QIP attestation in CROWNWeb would then be that the facility did not meet the requirements.

Method 2 (% of pt months method)

Standard: 96% average over entire year

For example, the same facility described in the method 1 example above tested 406 of its eligible 412 patients giving it a 99% testing rate for the year.

Under method 2, the same facility that could not successfully attest under method one, could now successfully attest to meeting the requirement under method 2.

Shortly following the final submission of QIP attestation into CROWNWeb, an informal survey of dialysis providers did indeed reveal that in the absence of specific mathematical guidance, some providers calculated compliance with this metric using method 1, while others used method 2. As illustrated by the example, the use of method 1 rather than method 2 can result in dramatic differences in the perception of quality for the same dialysis facility, or for providers with multiple dialysis centers.

To understand how much variance the use of method 1 vs. method 2 may have on a provider, we used our internal databases to test the sensitivity of method selection.  To do so, we took a random sampling of 1,801 dialysis facilities and calculated their QIP scores for a given year using both methods.

  • Using method 1, 1432/1801 (80%) facilities could successfully attest to having met the measure.
  • Using method 2, 1698/1801 (94%) facilities could successfully attest to having met the measure.

Clearly the perception of quality, and the payment under QIP would be substantially different, not based on actual quality delivered, but on the choice of calculation method.

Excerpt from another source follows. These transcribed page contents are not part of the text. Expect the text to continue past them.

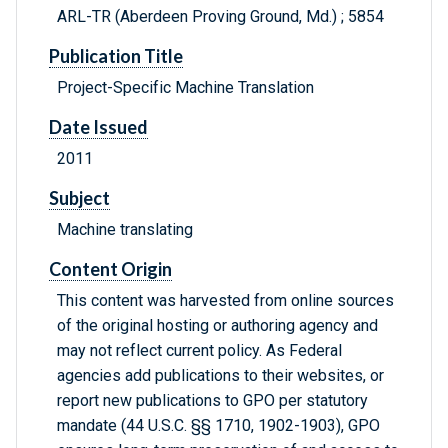
ARL-TR (Aberdeen Proving Ground, Md.) ; 5854
Publication Title
Project-Specific Machine Translation
Date Issued
2011
Subject
Machine translating
Content Origin
This content was harvested from online sources
of the original hosting or authoring agency and
may not reflect current policy. As Federal
agencies add publications to their websites, or
report new publications to GPO per statutory
mandate (44 U.S.C. §§ 1710, 1902-1903), GPO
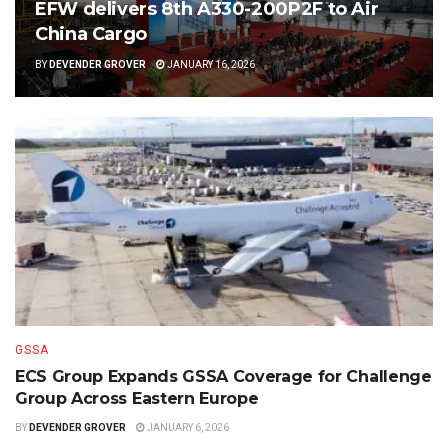
EFW delivers 8th A330-200P2F to Air
China Cargo
BY
DEVENDER GROVER
JANUARY 16, 2026
GSSA
ECS Group Expands GSSA Coverage for Challenge
Group Across Eastern Europe
BY
DEVENDER GROVER
JANUARY 6, 2026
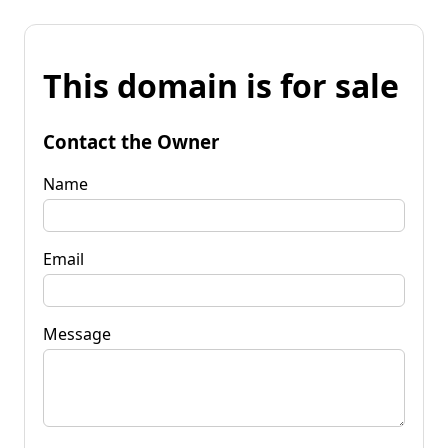
This domain is for sale
Contact the Owner
Name
Email
Message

In addition, comparative quality among providers would not be a true apples-to-apples comparison since some use method 1 and some method 2.

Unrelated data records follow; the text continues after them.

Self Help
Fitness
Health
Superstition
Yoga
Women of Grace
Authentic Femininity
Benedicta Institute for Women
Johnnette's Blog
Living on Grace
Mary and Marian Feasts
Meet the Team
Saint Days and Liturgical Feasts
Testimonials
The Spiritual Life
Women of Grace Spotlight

This example reinforces the need for CMS to be explicit and provide the business rules and mathematical equations needed for self-reported attestation measures on par with the clarity provided for measures that CMS calculates itself centrally. Failure to do so may result in an apple to oranges comparison of results depending on which method is used. Many of the comment letters recently submitted on the QIP sections of the proposed ESRD rule in the fall of 2013 have advocated the need for such clarity.

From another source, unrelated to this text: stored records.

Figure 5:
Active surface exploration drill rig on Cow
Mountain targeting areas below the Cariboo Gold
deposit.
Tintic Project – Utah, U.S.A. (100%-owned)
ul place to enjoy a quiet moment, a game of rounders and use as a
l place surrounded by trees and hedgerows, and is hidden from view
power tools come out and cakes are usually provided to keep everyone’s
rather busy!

Failure to correct such ambiguity creates an administrative issue that undermines the goals of the QIP program. Such data, influenced by an inconsistent application of business rules, may mislead patients and payors about the true quality of care provided. Further in a P4P program, this variability of interpretation may also cost facilities money. The solution to this issue is simple. Providing the mathematical equation to do this calculation should be straightforward and within the regulatory authority of CMS to implement. And by doing so, CMS can enable the shared goal of using comparable data to drive improved outcomes and benefit patients.